Happy 15th, WWW! and other tales of interest
November 6, 2005 by EliFound this ft article somewhere.Scary thoughts follow.
Very pertinent to our cause, IMHO. If the content industry or anyone for that matter knew how big a hit the web would be, they would have crippled it. We should all thank our lucky stars and respective deities.
And of course, we’ve all heard of the MPAA suing the Grandpa for $600,000. Following in the RIAA’s footsteps, I guess.
In other news this morning, I need a coffee, regular, two sugars, stat!
Also, here are the minutes from the last meeting, copied verbatim from Inga’s e-mail, for those who missed it. Actually, screw copying verbatim. It would make the post too long. But its too much work! OK, compromise. Partially paraphrased:
-November 22nd is our tentative lecture date. Still lining up things with Siva and Karl Kilb. It might/probably will be co-sponsored by Tom and Computer Advocacy.
-This coming Tuesday at 6PM Computer Advocacy is having their own lecture about similar issues (open standards, copyright, etc.). Our meeting this week will be on THURSDAY @8PM, on 7th floor of Kimmel as usual. Stephanie from a Nashville branch of copyright reformers’ll be there.
-We are in the process of registering with FC National (to receive more “stuff”) and CC (”stuff” again being the motivation). Once we get their “stuff”, we will distribute it to the masses. Very good PR and good philanthropy in general.
-We are thinking about doing a movie-remix contest for the spring andwe’d lke to guage the level of interest in the film-community. Ask your friends who are into film whether they would be interested in remixing a feature length film into a short, the prize of te competition being a public screening at the Two Boots/Pioneeer theater, and maybe some sort of trophy…

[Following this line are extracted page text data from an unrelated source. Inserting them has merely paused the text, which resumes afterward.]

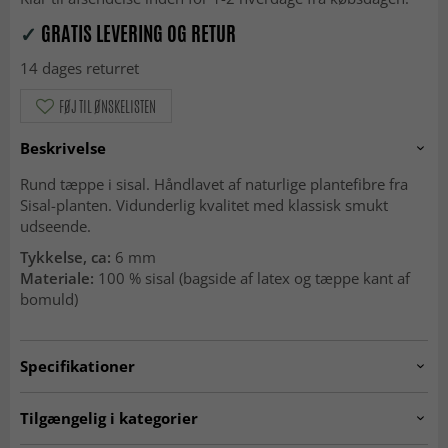
✓
GRATIS LEVERING OG RETUR
14 dages returret
FØJ TIL ØNSKELISTEN
Beskrivelse
Rund tæppe i sisal. Håndlavet af naturlige plantefibre fra
Sisal-planten. Vidunderlig kvalitet med klassisk smukt
udseende.
Tykkelse, ca:
6 mm
Materiale:
100 % sisal (bagside af latex og tæppe kant af
bomuld)
Specifikationer
Artno:
sisal.design10.round
Tilgængelig i kategorier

Mention the legal liabilities of copying to your hard drive…but then mention the trophy again. If at least 10 people are sriously interested, it’s a go. (I’ve already got at least one and prob. more).
-Temporary trez: Laura Berger. Temporary sec - me.
Gnight guys,
Eli B.
a.k.a. Bil Duce/bilditup1
November 20th, 2005 at 12:34 am
Eli did you save this-can you forward?
Found this ft article somewhere.Scary thoughts follow.

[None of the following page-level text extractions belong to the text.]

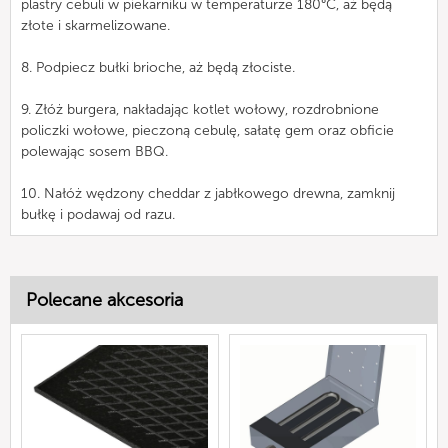
plastry cebuli w piekarniku w temperaturze 180°C, aż będą
złote i skarmelizowane.
8. Podpiecz bułki brioche, aż będą złociste.
9. Złóż burgera, nakładając kotlet wołowy, rozdrobnione
policzki wołowe, pieczoną cebulę, sałatę gem oraz obficie
polewając sosem BBQ.
10. Nałóż wędzony cheddar z jabłkowego drewna, zamknij
bułkę i podawaj od razu.
Polecane akcesoria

Very pertinent to our cause, IMHO. If the content industry or anyone for that matter knew how big a hit the web would be, they would have crippled it. We should all thank our lucky stars and respective deities.
November 20th, 2005 at 12:59 am
http://lists.essential.org/pipermail/random-bits/2005-November/001295.html
Article here
November 21st, 2005 at 1:36 pm
Dear Professor Boyle:
Your November 3, 2005 comments below are totally without standing in historical fact. The WWW was built on the internet text pages, the internet being built on
the ARPANET which was developed for the government of the USA for the use of its military but later expanded to allow people in academia etc. to use it. The
USA government was instrumental in trying to getting ATT, which is now out of business to run the ARPANET etc. for the use of the public in 1969 but ATT turned
the USA government down twice claiming that there was no commercial value. The USA government has also been active in pushing the use and development of the
WWW as its funding, research and the number of its own pages speak to.
That is a shame, because there are three things that we need to
understand about the web. First, it is more amazing than we think.
Second, the conjunction of technologies that made the web successful
was extremely unlikely. Third, we probably would not create it, or
any technology like it, today. In fact, we would be more likely to
cripple it, or declare it illegal.
There was nothing amazing in that we had both the intellect and the technology.
The conjunction of technologies insured that the web’s success would be likely.
We are seeing nothing that proves the point in this country that the WWW would be seen as illegal. We certainly are at a juncture where the exclusivity ideas of the
past have now clashed forever with the need for Free Culture.